Freud and Twombly: preliminary notes
by Jay Rothermel

Lucian Freud (1922-2011] has died in London. He spent his entire professional life focused on one concern: the depiction of the human figure. Early paintings of friends and colleagues [like Francis Bacon] were sometimes minute affairs in thin and meticulously applied veils of paint. The paintings were sometimes on canvas, but in the case of the Bacon portrait, made on a small rectangle of copper. Craft and control were evident from the first.

Like Goya, Freud pursued the human body in extremis. Unlike Goya, however, Freud conveyed the extremis in Intimist surroundings. Men and women strained under the awful oppression of corpulence or morbid obesity or simple silence at the display of their milky, sun-deprived flesh; they pushed against restricting confines of floor, furniture, and the edge of the canvas itself.

Painted applied with a bees-wing delicacy disappeared as the career proceeded.

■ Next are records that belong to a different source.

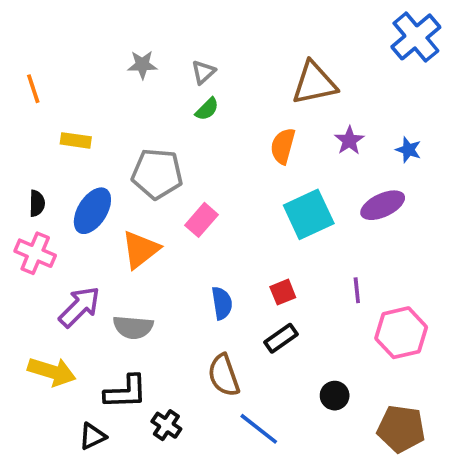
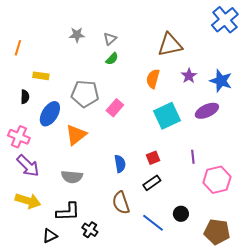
orange line: (33, 89) -> (18, 48), turned 35
blue star: (409, 150) -> (221, 81), size x1.6
black semicircle: (37, 203) -> (25, 97), moved
pink rectangle: (201, 220) -> (115, 108), moved
purple arrow: (79, 307) -> (28, 166), moved, turned 90
blue line: (259, 429) -> (153, 223), moved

In the last few decades the canvases Freud produced were turbid lakes and seas of roaring, cresting, palpable brushstrokes. Not quite as thickly impastoed as his peers Leon Kossoff, Frank Auerback, or as outre as Bacon, Freud’s later paintings [the fogeyish word “portrait” doesn’t come close to conveying their intensity] recall the stifling interiors of city life where another decrepit building is the only thing heaving into view out the window. Contours, lines, and volumes of the models’ bodies replace, in their geographic fecundity, any need for a room with a better view.

* * * * *

Cy Twombly [1928-2011] in contrast, offered his viewers nothing but views, or at least the under-coat of views. There is in Twombly, unlike Freud, never a figurative or representational temptation. Great historical subjects like Lepanto, or mythological figures like Leda and Apollo, are rendered in scrawls or generous swirls of color. Other canvases are tightly woven and populated with markings in pencil or oil stick.

Twombly was a U.S.-born painter who spent most of his adult life in southern Europe, principally in Rome, with his spouse Tatiana Franchetti.